Impact on the demand and value of real estate properties

It seemed to me an interesting and obligatory question since the first thing that comes to mind is that the properties will be worthless.

There are basic principles of valuation that govern the behavior of securities, and one of them is that of supply and demand, which indicates that it is the market that defines them.

A market is an environment in the trade of goods and services between buyers and sellers, through a pricing mechanism.

The market value is the estimated value at which an asset is to be exchanged, at the valuation date, between a buyer and a seller in a mutually independent transaction, after adequate commercialization in which the parties will act upon it with knowledge, prudence and without compulsion.

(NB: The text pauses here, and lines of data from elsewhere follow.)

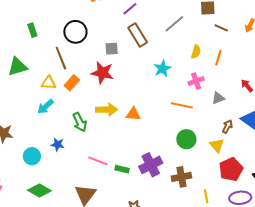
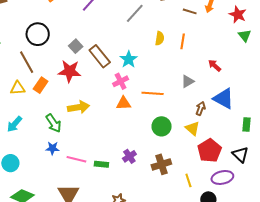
brown line: (221, 28) -> (190, 11), moved
brown rectangle: (138, 35) -> (100, 56), moved
gray square: (112, 49) -> (76, 46), turned -32
pink cross: (196, 81) -> (121, 81), moved
cyan arrow: (45, 107) -> (15, 124), moved
orange triangle: (133, 114) -> (124, 103), moved
blue star: (58, 144) -> (52, 148), moved
purple cross: (151, 165) -> (129, 156), size x0.6

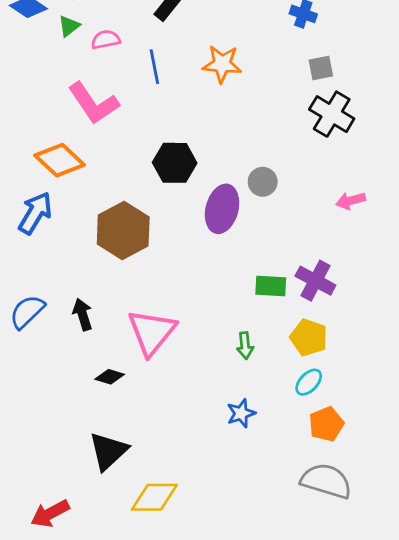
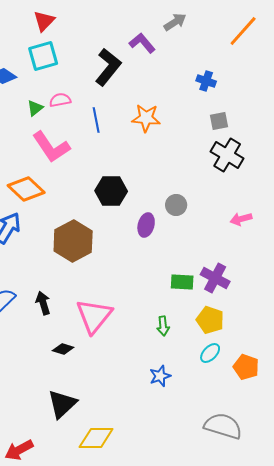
green triangle: (69, 26) -> (35, 108), moved
purple ellipse: (222, 209) -> (146, 225), size x0.7
orange pentagon: (326, 424) -> (246, 367), moved, turned -30

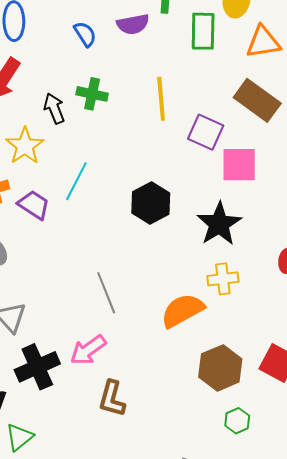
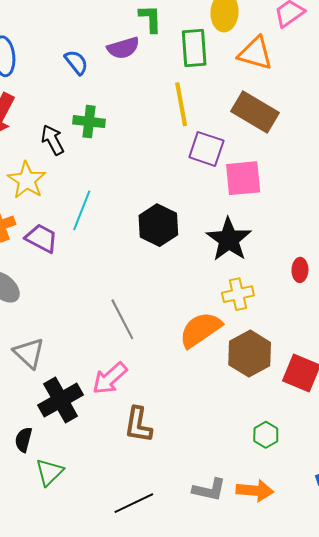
orange triangle: (263, 42) -> (255, 53), turned 30
yellow line: (161, 99) -> (181, 104), moved
brown hexagon: (220, 368) -> (250, 354), moved

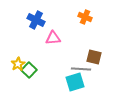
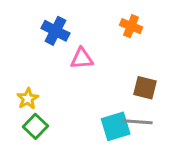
gray line: (81, 69) -> (137, 122), moved
green square: (29, 70) -> (35, 126), moved

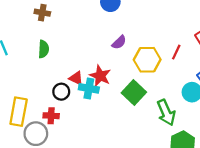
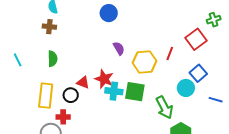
purple semicircle: (119, 42) -> (119, 48), turned -72
cyan cross: (89, 88) -> (114, 91), moved
green square: (134, 93) -> (135, 92), turned -30
yellow rectangle: (19, 112) -> (46, 96), moved

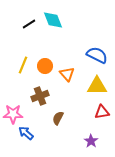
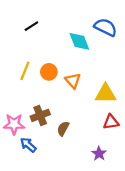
cyan diamond: (53, 20) -> (79, 41), moved
blue semicircle: (97, 55) -> (106, 27), moved
brown cross: (40, 96) -> (40, 115), moved

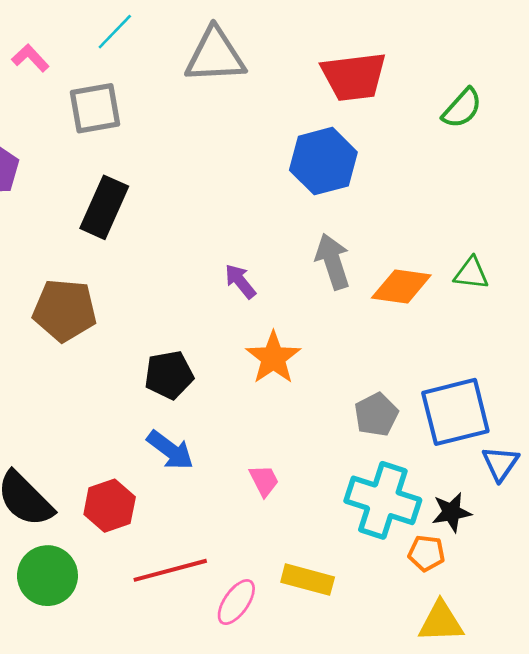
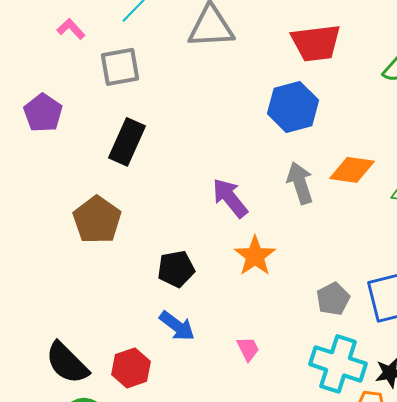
purple arrow: (240, 281) -> (230, 198), size x1.5
orange diamond: (401, 286) -> (352, 170), moved
brown pentagon: (65, 310) -> (97, 220), turned 30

Each party, will, therefore, respond to supply and demand and other pricing relationships, as well as to their understanding of the utility of the goods or services and individual needs and desires. To simplify, the buyer, at that moment, does not require a capital, since he owns it and has a clear idea of what he wants to buy, in this case, a real estate. The seller does not require that property because he owns it and has a clear idea of what he will do with the money he will receive in return, and it is what he needs at that time.

The degree of activity, which is the supply and demand, in any market will fluctuate according to the desirability of the people, therefore, what today is low, tomorrow may be high.

When the demand for real estate is high relative to the supply of them, prices are expected to rise and will tend to attract more sellers to enter the market and, therefore, greater activity. It will be an efficient price analysis that will define this market.